Task statement:
Write the following entries out again exactly, skipping each image.

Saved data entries
:::::
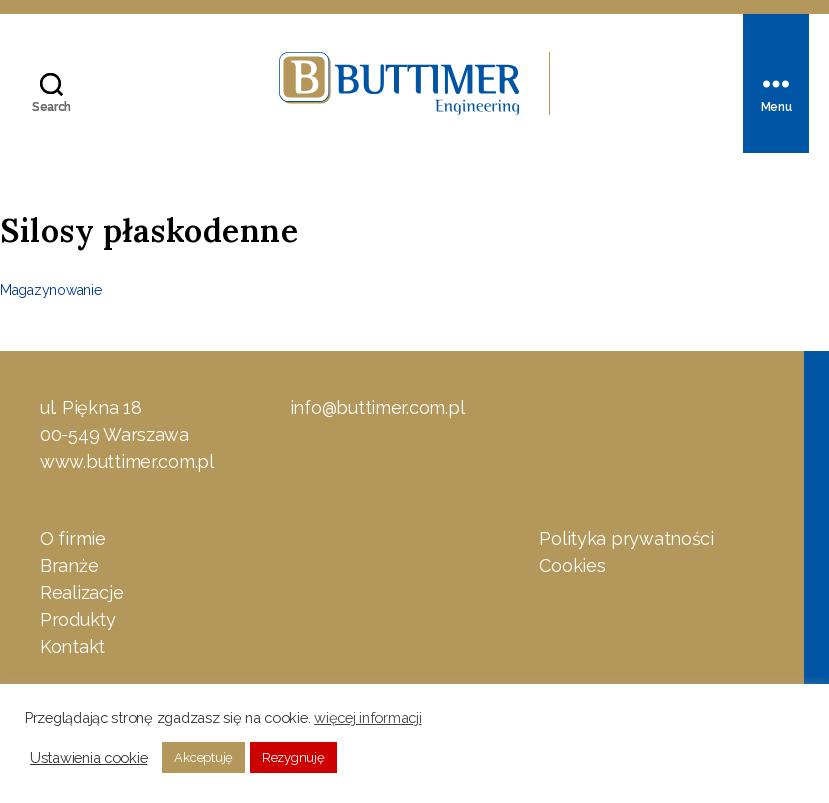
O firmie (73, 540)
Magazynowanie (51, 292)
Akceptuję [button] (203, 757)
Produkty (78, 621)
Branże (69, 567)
:::::
Solution to the exercise:
O firmie (73, 540)
Magazynowanie (51, 292)
Akceptuję [button] (203, 757)
Produkty (78, 621)
Branże (69, 567)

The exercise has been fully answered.